Dask for Machine Learning¶
This is a high-level overview demonstrating some the components of Dask-ML. Visit the main Dask-ML documentation, see the dask tutorial notebook 08, or explore some of the other machine-learning examples.
[1]:
from dask.distributed import Client, progress
client = Client(processes=False, threads_per_worker=4,
n_workers=1, memory_limit='2GB')
client
[1]:
Client
Client-12a6896d-0de0-11ed-9ba6-000d3a8f7959
Connection method: Cluster object | Cluster type: distributed.LocalCluster |
Dashboard: http://10.1.1.64:8787/status |
Cluster Info
LocalCluster
ced599b8
Dashboard: http://10.1.1.64:8787/status | Workers: 1 |
Total threads: 4 | Total memory: 1.86 GiB |
Status: running | Using processes: False |
Scheduler Info
Scheduler
Scheduler-60443685-4058-48d1-ba10-996f80c21c06
Comm: inproc://10.1.1.64/7078/1 | Workers: 1 |
Dashboard: http://10.1.1.64:8787/status | Total threads: 4 |
Started: Just now | Total memory: 1.86 GiB |
Workers
Worker: 0
Comm: inproc://10.1.1.64/7078/4 | Total threads: 4 |
Dashboard: http://10.1.1.64:42349/status | Memory: 1.86 GiB |
Nanny: None | |
Local directory: /home/runner/work/dask-examples/dask-examples/dask-worker-space/worker-0l66zwyz |
Distributed Training¶
Scikit-learn uses joblib for single-machine parallelism.

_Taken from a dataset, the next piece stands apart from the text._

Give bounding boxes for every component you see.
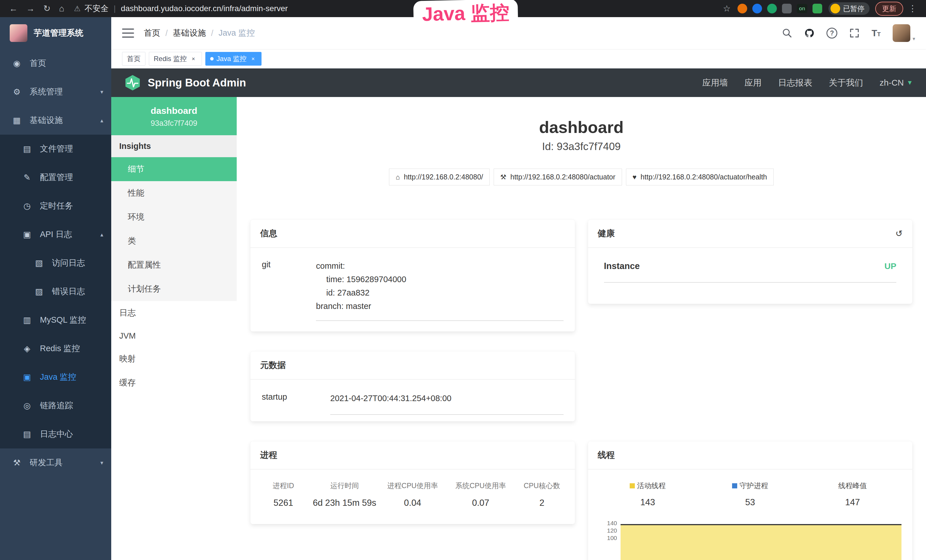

This lets you train most estimators (anything that accepts an n_jobs
parameter) using all the cores of your laptop or workstation.
Alternatively, Scikit-Learn can use Dask for parallelism. This lets you train those estimators using all the cores of your cluster without significantly changing your code.
This is most useful for training large models on medium-sized datasets. You may have a large model when searching over many hyper-parameters, or when using an ensemble method with many individual estimators. For too small datasets, training times will typically be small enough that cluster-wide parallelism isn’t helpful. For too large datasets (larger than a single machine’s memory), the scikit-learn estimators may not be able to cope (see below).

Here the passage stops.